Cowboy Wheeler

Profile
- Position: End

Personal information
- Born: February 7, 1898 Stiles, Wisconsin, U.S.
- Died: September 20, 1939 (aged 41) Algoma, Wisconsin, U.S.
- Listed height: 5 ft 9 in (1.75 m)
- Listed weight: 180 lb (82 kg)

Career information
- High school: Green Bay (WI) West
- College: Ripon (1918)

Career history
- Green Bay All-Stars (1917); Green Bay Packers (1919–1923);

Career statistics
- Games played: 21 or 22
- Touchdowns: 1
- Stats at Pro Football Reference

= Cowboy Wheeler =

American football player (1898–1939)

Vincent Lyle "Cowboy" Wheeler (February 7, 1898 – September 20, 1939) was an American professional football end. He played college football for the Ripon Red Hawks and later joined the newly-formed Green Bay Packers, playing in their inaugural 1919 season. He remained with the team through 1923, when they were in the National Football League (NFL). He also played basketball and baseball locally and after his professional career, he ran a bowling alley in Algoma, Wisconsin, and competed as a bowler in multiple tournaments. He died of a heart attack in 1939.

==Early life==
Wheeler was born on February 7, 1898, in Stiles, Wisconsin, and moved to Green Bay at age two. He attended Green Bay West High School where he played football from 1914 to 1916 and also participated in basketball, being a two-time all-state selection in the latter. The Green Bay Press-Gazette described him as one of West High School's "all-time athletic greats". He then played semi-professional football for the Green Bay All-Stars in 1917. In 1918, he enrolled at Ripon College, where he played one season of football and lettered.
==Professional career==
Measuring at 5 ft 9 in and 180 lb, Wheeler joined the newly-formed Green Bay Packers in 1919 and played in their inaugural season. He was an end and appeared in the team's first-ever game, a 53–0 win over Menominee, scoring a touchdown. He helped the 1919 Packers compile a record of 10–1, with their only loss coming against the Beloit Fairies in the season finale by a 6–0 score. He continued playing for the Packers in 1920. He played his third season with them in 1921, as they joined the American Professional Football Association (APFA), with Wheeler appearing in three APFA games as a backup. In 1922, he appeared in eight or nine games (Note: Sources conflict.) as the APFA was renamed to the National Football League (NFL). He re-signed for the 1923 season and was described in the Press-Gazette as "a sensational receiver of the forward pass." That year, he scored his only career NFL touchdown, which came on a 40-yard pass from Curly Lambeau against the Milwaukee Badgers. He also recorded one interception. He appeared in 10 games, five as a starter, during the 1923 season, which was his last with the Packers. He concluded his NFL career with 21 or 22 games played, 10 as a starter. According to an unofficial tally, he caught 11 receptions for 205 yards and one touchdown in his NFL career. In 1924, he served as a high school football referee.

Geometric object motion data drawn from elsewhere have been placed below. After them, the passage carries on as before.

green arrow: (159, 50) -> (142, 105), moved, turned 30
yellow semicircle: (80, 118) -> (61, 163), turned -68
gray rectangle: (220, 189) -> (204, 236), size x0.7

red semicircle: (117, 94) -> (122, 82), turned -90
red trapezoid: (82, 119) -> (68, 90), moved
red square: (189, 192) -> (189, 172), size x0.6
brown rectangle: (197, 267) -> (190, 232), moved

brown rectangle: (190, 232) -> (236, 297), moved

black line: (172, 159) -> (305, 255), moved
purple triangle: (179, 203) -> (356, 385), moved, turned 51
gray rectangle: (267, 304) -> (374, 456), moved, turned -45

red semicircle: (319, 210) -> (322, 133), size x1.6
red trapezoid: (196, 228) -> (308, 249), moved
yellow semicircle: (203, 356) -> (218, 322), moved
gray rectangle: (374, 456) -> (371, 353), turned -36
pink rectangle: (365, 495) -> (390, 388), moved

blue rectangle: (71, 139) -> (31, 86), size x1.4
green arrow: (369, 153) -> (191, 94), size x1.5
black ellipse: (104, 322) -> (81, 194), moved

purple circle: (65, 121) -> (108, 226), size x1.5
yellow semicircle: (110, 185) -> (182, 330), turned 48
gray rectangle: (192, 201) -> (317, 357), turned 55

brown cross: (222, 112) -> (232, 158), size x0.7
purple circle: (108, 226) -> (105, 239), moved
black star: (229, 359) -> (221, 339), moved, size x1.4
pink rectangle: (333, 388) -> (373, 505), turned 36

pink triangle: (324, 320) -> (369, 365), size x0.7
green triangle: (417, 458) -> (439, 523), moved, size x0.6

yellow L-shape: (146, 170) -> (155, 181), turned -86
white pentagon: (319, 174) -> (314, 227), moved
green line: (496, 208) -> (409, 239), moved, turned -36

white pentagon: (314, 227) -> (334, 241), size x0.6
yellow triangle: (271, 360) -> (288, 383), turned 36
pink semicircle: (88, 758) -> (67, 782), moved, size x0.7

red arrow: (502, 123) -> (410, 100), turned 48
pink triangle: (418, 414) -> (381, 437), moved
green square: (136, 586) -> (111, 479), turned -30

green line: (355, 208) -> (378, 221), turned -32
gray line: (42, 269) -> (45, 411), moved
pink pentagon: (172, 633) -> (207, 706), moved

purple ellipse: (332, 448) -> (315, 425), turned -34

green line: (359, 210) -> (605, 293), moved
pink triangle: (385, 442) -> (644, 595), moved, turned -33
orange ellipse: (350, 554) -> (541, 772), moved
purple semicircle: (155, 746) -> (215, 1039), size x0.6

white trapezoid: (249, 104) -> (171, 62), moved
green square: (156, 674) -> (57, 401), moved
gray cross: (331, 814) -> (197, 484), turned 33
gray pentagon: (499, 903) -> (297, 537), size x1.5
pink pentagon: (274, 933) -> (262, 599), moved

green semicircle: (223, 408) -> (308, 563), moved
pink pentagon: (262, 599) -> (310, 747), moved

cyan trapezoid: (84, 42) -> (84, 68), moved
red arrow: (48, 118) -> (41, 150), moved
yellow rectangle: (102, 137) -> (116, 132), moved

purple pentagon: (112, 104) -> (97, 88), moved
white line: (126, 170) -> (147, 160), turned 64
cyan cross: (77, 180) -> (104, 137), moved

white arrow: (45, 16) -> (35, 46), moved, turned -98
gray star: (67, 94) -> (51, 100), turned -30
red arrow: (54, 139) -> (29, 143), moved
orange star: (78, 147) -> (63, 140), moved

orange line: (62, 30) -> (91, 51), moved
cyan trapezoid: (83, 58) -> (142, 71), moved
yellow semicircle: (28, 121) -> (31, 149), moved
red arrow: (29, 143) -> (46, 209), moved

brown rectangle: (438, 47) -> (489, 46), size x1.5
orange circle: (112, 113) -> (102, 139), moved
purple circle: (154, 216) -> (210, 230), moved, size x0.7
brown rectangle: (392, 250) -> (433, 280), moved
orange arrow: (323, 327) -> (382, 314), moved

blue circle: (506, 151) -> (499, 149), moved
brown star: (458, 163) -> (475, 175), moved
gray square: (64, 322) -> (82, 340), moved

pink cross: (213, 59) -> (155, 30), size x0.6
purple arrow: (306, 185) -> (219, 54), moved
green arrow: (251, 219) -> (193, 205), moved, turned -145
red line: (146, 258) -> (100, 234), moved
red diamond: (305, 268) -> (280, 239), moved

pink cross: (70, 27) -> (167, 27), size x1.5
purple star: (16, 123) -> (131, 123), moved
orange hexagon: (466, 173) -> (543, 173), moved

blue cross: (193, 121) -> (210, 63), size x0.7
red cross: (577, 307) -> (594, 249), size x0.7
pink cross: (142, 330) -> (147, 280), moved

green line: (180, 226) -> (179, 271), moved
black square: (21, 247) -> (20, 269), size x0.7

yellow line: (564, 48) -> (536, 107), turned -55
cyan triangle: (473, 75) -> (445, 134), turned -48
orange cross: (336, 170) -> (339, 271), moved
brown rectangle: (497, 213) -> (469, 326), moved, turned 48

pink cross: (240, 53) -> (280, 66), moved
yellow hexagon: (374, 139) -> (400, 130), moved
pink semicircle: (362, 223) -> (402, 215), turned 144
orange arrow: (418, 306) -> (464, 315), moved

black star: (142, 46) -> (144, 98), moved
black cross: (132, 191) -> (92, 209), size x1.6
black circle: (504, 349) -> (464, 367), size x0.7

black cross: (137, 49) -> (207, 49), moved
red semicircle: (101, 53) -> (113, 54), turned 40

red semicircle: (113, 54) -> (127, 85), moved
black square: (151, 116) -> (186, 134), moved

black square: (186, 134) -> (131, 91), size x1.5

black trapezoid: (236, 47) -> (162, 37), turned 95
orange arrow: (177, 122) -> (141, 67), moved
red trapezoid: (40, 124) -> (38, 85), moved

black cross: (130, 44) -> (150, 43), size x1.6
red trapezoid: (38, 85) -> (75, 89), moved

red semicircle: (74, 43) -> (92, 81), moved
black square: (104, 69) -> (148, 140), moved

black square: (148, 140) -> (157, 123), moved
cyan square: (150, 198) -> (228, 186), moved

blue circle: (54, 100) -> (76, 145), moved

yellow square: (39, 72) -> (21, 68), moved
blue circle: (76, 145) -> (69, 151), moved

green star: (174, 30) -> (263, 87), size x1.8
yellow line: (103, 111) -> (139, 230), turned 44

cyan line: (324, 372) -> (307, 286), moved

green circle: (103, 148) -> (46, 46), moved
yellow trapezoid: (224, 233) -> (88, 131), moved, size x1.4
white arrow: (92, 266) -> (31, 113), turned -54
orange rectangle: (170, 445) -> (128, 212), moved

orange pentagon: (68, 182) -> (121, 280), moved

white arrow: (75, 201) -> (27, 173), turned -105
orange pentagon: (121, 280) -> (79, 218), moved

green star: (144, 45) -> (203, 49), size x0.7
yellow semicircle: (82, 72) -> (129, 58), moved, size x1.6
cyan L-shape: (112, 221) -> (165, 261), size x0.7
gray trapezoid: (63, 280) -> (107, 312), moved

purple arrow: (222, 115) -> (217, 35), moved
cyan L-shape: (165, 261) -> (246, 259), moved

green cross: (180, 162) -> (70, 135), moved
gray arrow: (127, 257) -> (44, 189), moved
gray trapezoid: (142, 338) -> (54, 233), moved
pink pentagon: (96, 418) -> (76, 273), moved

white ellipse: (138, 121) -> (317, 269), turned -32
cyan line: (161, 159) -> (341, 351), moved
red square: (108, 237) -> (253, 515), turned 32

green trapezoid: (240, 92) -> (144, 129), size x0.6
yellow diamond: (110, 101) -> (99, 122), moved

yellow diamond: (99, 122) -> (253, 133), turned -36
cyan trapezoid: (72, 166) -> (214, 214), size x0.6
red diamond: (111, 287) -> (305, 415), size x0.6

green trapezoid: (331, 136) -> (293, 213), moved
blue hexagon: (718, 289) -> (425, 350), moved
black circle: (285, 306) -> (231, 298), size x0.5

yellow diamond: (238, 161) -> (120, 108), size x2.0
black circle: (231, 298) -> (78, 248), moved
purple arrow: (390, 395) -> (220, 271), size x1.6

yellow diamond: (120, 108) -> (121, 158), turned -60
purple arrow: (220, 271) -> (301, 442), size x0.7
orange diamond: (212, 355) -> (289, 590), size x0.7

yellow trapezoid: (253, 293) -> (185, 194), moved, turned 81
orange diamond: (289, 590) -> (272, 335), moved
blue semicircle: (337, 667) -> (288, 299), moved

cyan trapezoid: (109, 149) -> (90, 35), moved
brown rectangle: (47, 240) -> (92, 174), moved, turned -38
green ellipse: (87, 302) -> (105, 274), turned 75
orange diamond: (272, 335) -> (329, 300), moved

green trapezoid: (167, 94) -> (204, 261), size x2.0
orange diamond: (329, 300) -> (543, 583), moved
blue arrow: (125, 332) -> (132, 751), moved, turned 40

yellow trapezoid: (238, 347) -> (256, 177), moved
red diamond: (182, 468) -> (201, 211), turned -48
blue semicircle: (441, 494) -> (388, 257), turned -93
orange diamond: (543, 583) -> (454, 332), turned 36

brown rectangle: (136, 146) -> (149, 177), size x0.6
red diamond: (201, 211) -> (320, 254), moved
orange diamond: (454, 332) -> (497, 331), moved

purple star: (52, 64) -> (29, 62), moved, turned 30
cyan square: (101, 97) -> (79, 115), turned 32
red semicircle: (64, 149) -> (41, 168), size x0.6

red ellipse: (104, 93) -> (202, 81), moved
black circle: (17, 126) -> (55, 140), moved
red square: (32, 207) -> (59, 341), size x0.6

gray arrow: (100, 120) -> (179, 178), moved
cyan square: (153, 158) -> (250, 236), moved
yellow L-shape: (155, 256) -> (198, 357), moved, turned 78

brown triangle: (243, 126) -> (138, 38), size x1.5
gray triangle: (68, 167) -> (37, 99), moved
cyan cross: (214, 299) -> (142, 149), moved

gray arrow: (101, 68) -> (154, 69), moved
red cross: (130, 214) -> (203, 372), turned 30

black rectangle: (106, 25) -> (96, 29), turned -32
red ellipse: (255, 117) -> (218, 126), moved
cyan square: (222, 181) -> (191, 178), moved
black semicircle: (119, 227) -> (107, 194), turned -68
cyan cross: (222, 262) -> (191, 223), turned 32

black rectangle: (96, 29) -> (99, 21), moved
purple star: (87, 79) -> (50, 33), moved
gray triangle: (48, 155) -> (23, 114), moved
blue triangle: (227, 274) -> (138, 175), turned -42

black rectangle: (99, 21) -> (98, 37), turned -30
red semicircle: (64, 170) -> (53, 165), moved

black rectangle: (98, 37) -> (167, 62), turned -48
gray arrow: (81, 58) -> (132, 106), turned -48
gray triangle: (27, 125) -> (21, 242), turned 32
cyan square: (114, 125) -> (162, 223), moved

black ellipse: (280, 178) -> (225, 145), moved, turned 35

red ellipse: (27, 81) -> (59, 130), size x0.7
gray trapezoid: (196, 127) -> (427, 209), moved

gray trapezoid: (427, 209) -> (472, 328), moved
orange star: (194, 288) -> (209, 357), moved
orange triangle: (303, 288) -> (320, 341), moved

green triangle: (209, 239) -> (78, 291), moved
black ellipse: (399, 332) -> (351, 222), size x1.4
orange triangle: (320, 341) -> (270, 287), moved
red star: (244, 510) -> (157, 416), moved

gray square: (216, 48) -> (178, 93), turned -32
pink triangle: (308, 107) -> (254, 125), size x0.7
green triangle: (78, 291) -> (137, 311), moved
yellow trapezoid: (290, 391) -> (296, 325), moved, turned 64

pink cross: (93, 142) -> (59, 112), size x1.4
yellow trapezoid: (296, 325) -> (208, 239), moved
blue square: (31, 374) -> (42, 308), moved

In addition to football, Wheeler also played basketball and baseball for local teams. He was a guard in basketball and a pitcher in baseball. The Two Rivers Reporter described him as "one of the best standing guards in the country." Basketball teams he played for included the Northern Paper Mills team, the Reimer Wieners, and the Green Bay Naval Reserves. He continued playing basketball through at least 1925. He also managed a baseball team in Algoma, Wisconsin, in 1926, and later a semi-pro football team there in 1932. His baseball team was described as "the greatest in the community's history" and featured some former Packers players, including Verne Lewellen and Ed Glick.

==Later life and death==
Wheeler married Thora Rasmussen in 1923, with whom he had three children, and moved to Algoma in 1925. There, he began operating a restaurant, tavern and bowling alley known as Wheeler's. Wheeler himself was an active bowler and his bowling alley hosted some of the state's top tournaments. He competed for and later sponsored teams that competed at American Bowling Congress tournaments for at least 12 years, "among countless other tournaments."

Wheeler was active in his community and was an important figure in the local hunting and fishing club. He suffered from heart issues in the later years of his life. He had a car with a bed inside and when feeling ill, he would sleep in it by a lake. He was found dead there on September 20, 1939, after he suffered a heart attack early that morning. He was 41 at the time of his death. The Two Rivers Reporter noted that:

"Cowboy" was admired by all who knew him for his ready wit and good fellowship. He was a hard plugger for the community in which he lived, Algoma, and dug in at all times to help in promotional work for the city ... Wheeler was a husky man with as pleasing a personality as could be found ... Wheeler will be sorely missed in the bowling world and it will be a long time before Algoma has another community spirit man who will concern himself with the welfare of the city as the sportsman who passed away.